To me these Caves of Slumber were inexpressibly sad to behold — not less so that those wretched slumberers were unconscious for so long of the valuable time they lost in their dreamless, hopeless sleep of stagnation. Like the hare in the fable, while they slept others less swift won the race, and these poor souls might try in vain through countless ages to recover the time which they had lost.

When these slumberers shall at last awake, to what a fate do they not waken, through what an awful path must they not climb to reach again that point in the earth life from which they have fallen!
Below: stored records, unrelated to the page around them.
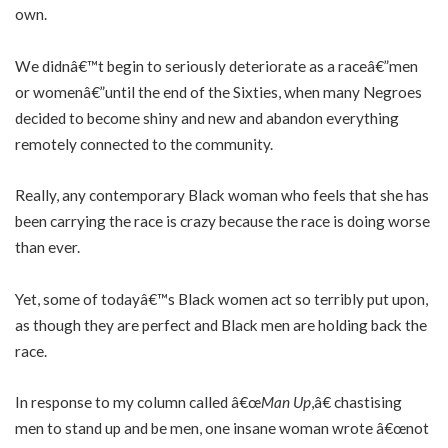
own.
We didnâ€™t begin to seriously deteriorate as a raceâ€”men
or womenâ€”until the end of the Sixties, when many Negroes
decided to become shiny and new and abandon everything
remotely connected to the community.
Really, any contemporary Black woman who feels that she has
been carrying the race is crazy because the race is doing worse
than ever.
Yet, some of todayâ€™s Black women act so terribly put upon,
as though they are perfect and Black men are holding back the
race.
In response to my column called â€œ
Man Up
,â€ chastising
men to stand up and be men, one insane woman wrote â€œnot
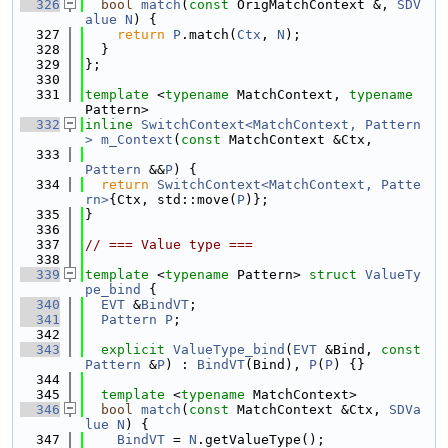
  326
bool
match
(
const
 OrigMatchContext &, 
SDV
alue
N
) {
  327
return
P
.match(
Ctx
, 
N
);
  328
  }
  329
};
  330
  331
template
 <
typename
 MatchContext, 
typename
Pattern>
  332
inline
SwitchContext<MatchContext, Pattern
>
m_Context
(
const
 MatchContext &Ctx,
  333
Pattern
 &&
P
) {
  334
return
SwitchContext<MatchContext, Patte
rn>
{Ctx, std::move(
P
)};
  335
}
  336
  337
// === Value type ===
  338
  339
template
 <
typename
 Pattern> 
struct 
ValueTy
pe_bind
 {
  340
EVT
 &
BindVT
;
  341
Pattern
P
;
  342
  343
explicit
ValueType_bind
(
EVT
 &Bind, 
const
Pattern
 &
P
) : 
BindVT
(Bind), 
P
(
P
) {}
  344
  345
template
 <
typename
 MatchContext>
  346
bool
match
(
const
 MatchContext &Ctx, 
SDVa
lue
N
) {
  347
BindVT
 = 
N
.getValueType();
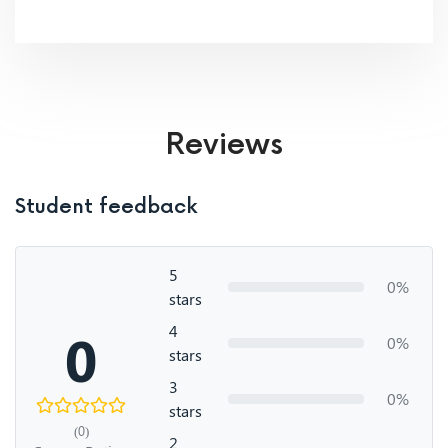
Reviews
Student feedback
5
0%
stars
4
0
0%
stars
3
0%
stars
(0)
2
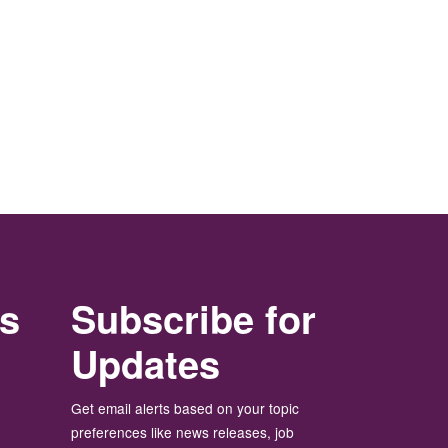
rs
Subscribe for
Updates
Get email alerts based on your topic
preferences like news releases, job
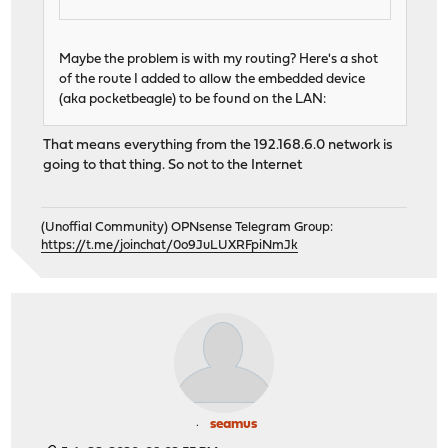
Maybe the problem is with my routing? Here's a shot
of the route I added to allow the embedded device
(aka pocketbeagle) to be found on the LAN:
That means everything from the 192.168.6.0 network is
going to that thing. So not to the Internet
(Unoffial Community) OPNsense Telegram Group:
https://t.me/joinchat/0o9JuLUXRFpiNmJk
seamus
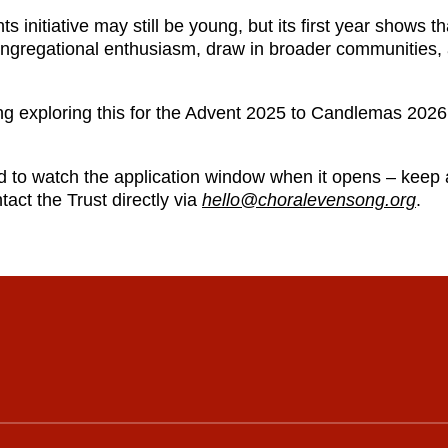
s initiative may still be young, but its first year shows t
 congregational enthusiasm, draw in broader communities,
ing exploring this for the Advent 2025 to Candlemas 202
d to watch the application window when it opens – keep
tact the Trust directly via
hello@choralevensong.org
.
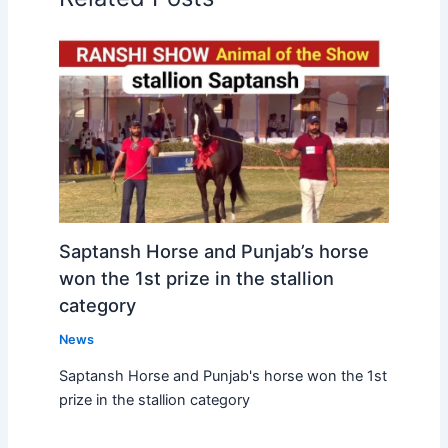
Saptansh Horse and Punjab’s horse
won the 1st prize in the stallion
category
News
Saptansh Horse and Punjab's horse won the 1st
prize in the stallion category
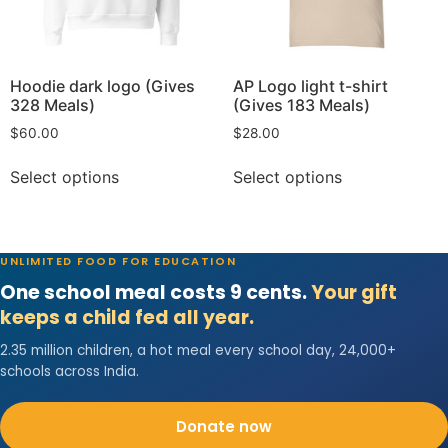
Hoodie dark logo (Gives
AP Logo light t-shirt
328 Meals)
(Gives 183 Meals)
$
60.00
$
28.00
Select options
Select options
UNLIMITED FOOD FOR EDUCATION
One school meal costs 9 cents.
Your gift
keeps a child fed all year.
2.35 million children, a hot meal every school day, 24,000+
schools across India.
Donate now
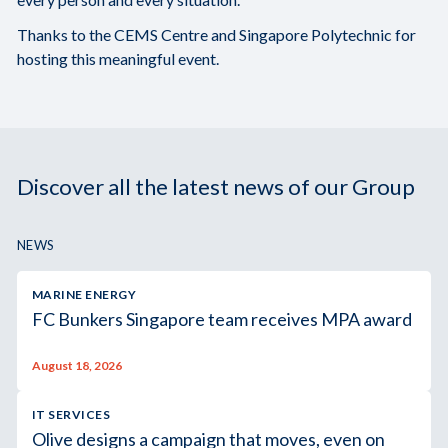
Thanks to the CEMS Centre and Singapore Polytechnic for
hosting this meaningful event.
Discover all the latest news of our Group
NEWS
MARINE ENERGY
FC Bunkers Singapore team receives MPA award
August 18, 2026
IT SERVICES
Olive designs a campaign that moves, even on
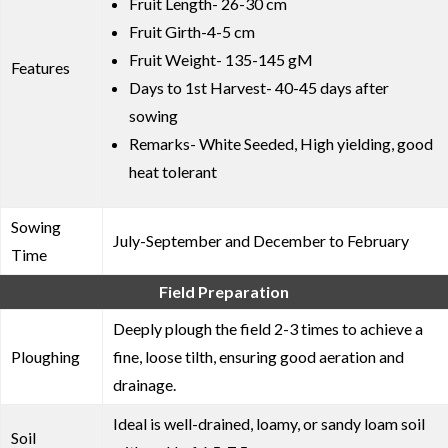
Fruit Length- 26-30 cm
Fruit Girth-4-5 cm
Fruit Weight- 135-145 gM
Features
Days to 1st Harvest- 40-45 days after
sowing
Remarks- White Seeded, High yielding, good
heat tolerant
Sowing
July-September and December to February
Time
Field Preparation
Deeply plough the field 2-3 times to achieve a
Ploughing
fine, loose tilth, ensuring good aeration and
drainage.
Ideal is well-drained, loamy, or sandy loam soil
Soil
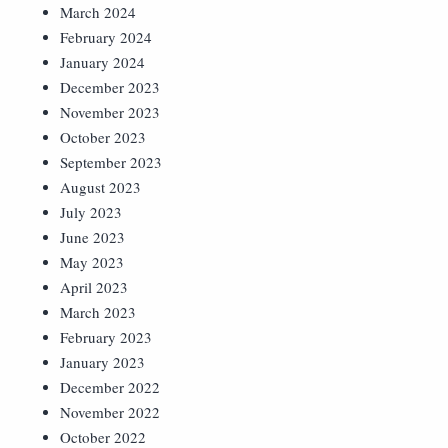
March 2024
February 2024
January 2024
December 2023
November 2023
October 2023
September 2023
August 2023
July 2023
June 2023
May 2023
April 2023
March 2023
February 2023
January 2023
December 2022
November 2022
October 2022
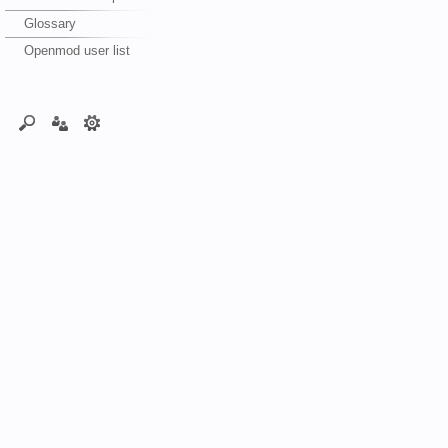
Glossary
Openmod user list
Does it not fill our souls with horror to think that there are those on earth who live, and pile up

wealth through the profits made from that dreadful trade in opium, which not alone destroys the body, but would seem to destroy even more fatally the soul, till one would despondently ask if there be indeed hope for these its victims?
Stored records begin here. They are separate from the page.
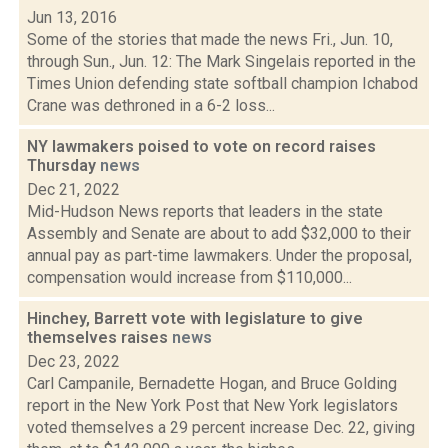
Jun 13, 2016
Some of the stories that made the news Fri., Jun. 10,
through Sun., Jun. 12: The Mark Singelais reported in the
Times Union defending state softball champion Ichabod
Crane was dethroned in a 6-2 loss...
NY lawmakers poised to vote on record raises
Thursday
news
Dec 21, 2022
Mid-Hudson News reports that leaders in the state
Assembly and Senate are about to add $32,000 to their
annual pay as part-time lawmakers. Under the proposal,
compensation would increase from $110,000...
Hinchey, Barrett vote with legislature to give
themselves raises
news
Dec 23, 2022
Carl Campanile, Bernadette Hogan, and Bruce Golding
report in the New York Post that New York legislators
voted themselves a 29 percent increase Dec. 22, giving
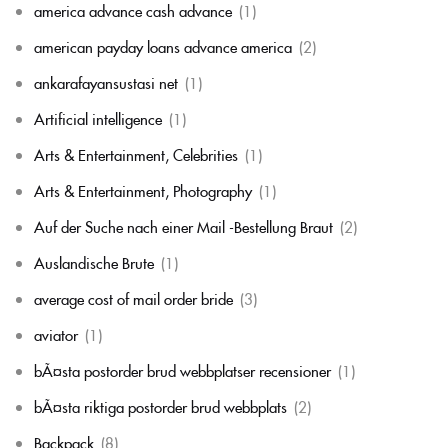
america advance cash advance
(1)
american payday loans advance america
(2)
ankarafayansustasi net
(1)
Artificial intelligence
(1)
Arts & Entertainment, Celebrities
(1)
Arts & Entertainment, Photography
(1)
Auf der Suche nach einer Mail -Bestellung Braut
(2)
Auslandische Brute
(1)
average cost of mail order bride
(3)
aviator
(1)
bÃ¤sta postorder brud webbplatser recensioner
(1)
bÃ¤sta riktiga postorder brud webbplats
(2)
Backpack
(8)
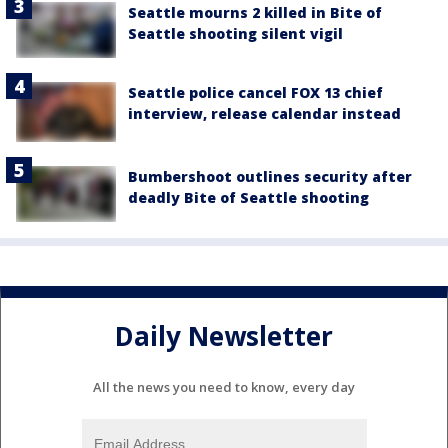
Seattle mourns 2 killed in Bite of
Seattle shooting silent vigil
Seattle police cancel FOX 13 chief
interview, release calendar instead
Bumbershoot outlines security after
deadly Bite of Seattle shooting
Daily Newsletter
All the news you need to know, every day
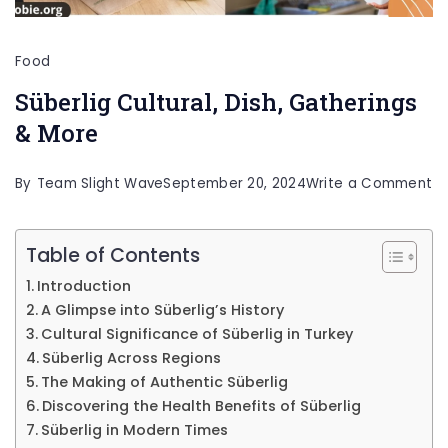
Food
Süberlig Cultural, Dish, Gatherings
& More
o
By
Team Slight Wave
September 20, 2024
Write a Comment
Sü
Cu
Table of Contents
Di
Introduction
Ga
A Glimpse into Süberlig’s History
&
Cultural Significance of Süberlig in Turkey
Süberlig Across Regions
M
The Making of Authentic Süberlig
Discovering the Health Benefits of Süberlig
Süberlig in Modern Times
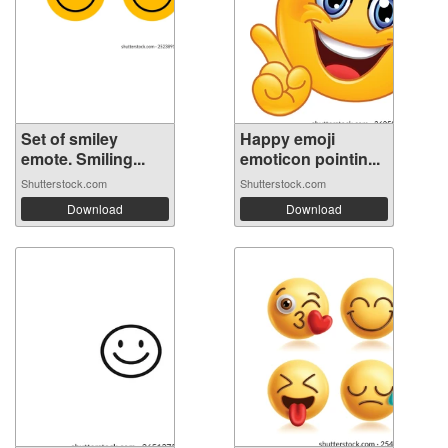
Set of smiley
Happy emoji
emote. Smiling...
emoticon pointin...
Shutterstock.com
Shutterstock.com
Download
Download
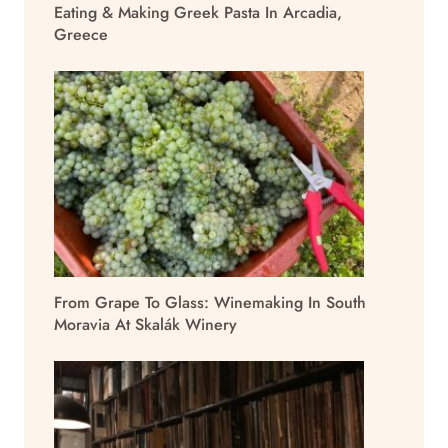
Eating & Making Greek Pasta In Arcadia,
Greece
From Grape To Glass: Winemaking In South
Moravia At Skalák Winery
These awful caves — these terrible stupified spirits — can any words point a fate more fearful than theirs? To awaken at last with the intellects of idiots, to grow, through hundreds of years, back at last to the possession of the mental powers of children — not of grown men and women. Slow, slow, must be their development even then, for unlike ordinary children they have almost lost the power to grow, and take many generations of time to learn what one generation on earth could have taught them. I have heard it said that many of the unhappy beings when they have attained at last to the development of infants, are sent back to earth to be reincarnated in an earthly body, that they may enjoy again

the advantages they have misused before. But of this I only know by hearsay, and cannot give any opinion of my own upon its truth.

from Chapter V: Soul-Mate

My vision of the earth and its surroundings faded away, and in its stead I beheld one lone star shining above me with a pure silver light. And its ray fell like a thin thread of silver upon the earth and upon the spot where my beloved dwelt.

Ahrinziman said to me: Behold the star of her earthly destiny, how clear and pure it shines and know, oh! beloved pupil, that for each soul born upon earth there shines in the spiritual heavens such a star whose path is marked out when the soul is born; a path it must follow to the end, unless by an act of suicide it sever the thread of the earthly life and by thus transgressing a law of nature, plunge itself into great sorrow and suffering.
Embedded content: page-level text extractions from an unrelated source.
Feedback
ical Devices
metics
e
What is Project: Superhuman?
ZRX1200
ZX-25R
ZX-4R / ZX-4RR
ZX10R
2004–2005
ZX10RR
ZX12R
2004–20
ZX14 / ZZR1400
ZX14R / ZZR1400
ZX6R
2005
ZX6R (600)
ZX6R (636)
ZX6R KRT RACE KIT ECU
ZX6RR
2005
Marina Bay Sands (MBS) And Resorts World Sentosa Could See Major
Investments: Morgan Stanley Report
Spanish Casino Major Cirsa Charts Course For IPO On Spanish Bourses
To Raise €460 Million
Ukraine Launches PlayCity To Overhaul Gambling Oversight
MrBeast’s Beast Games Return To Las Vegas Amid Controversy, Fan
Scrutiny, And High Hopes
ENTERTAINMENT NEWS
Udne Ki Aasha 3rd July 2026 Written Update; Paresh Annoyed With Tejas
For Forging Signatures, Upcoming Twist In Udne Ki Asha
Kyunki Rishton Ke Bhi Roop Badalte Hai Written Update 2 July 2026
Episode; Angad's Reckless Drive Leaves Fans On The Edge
“Do you mean that the fate of every soul is fixed, and that we are but straws floating on the stream of our destiny?”

“Not quite. The great events of the earth life are fixed; they will inevitably be encountered at certain periods of the earthly existence, and they are such events as those wise guardians of the angelic spheres deem to be calculated to develop and educate that soul whether they shall be the turning point for good or ill, for happiness or for sorrow

rests with the soul itself, and this is the prerogative of our free will, without which we would be but puppets, irresponsible for our acts and worthy of neither reward nor punishment for them. But to return to that star note that while the mortal follows the destined path with earnest endeavor to do right in all things, while the soul is pure and the thoughts unselfish, then does that star shine with clear unsullied ray, and light that pathway of the soul. The light of this star comes from the soul and is the reflection of its purity. If, then, the soul cease to be pure, if it develop its lower instead of its higher attributes, the star of that soul’s destiny will grow pale and faint, the light flickering like some will-o’-the-wisp hovering over a dark morass; no longer will it shine as a clear beacon of the soul; and at last, if the soul become very evil, the light of the star will die out and expire, to shine no more upon its earthly path.”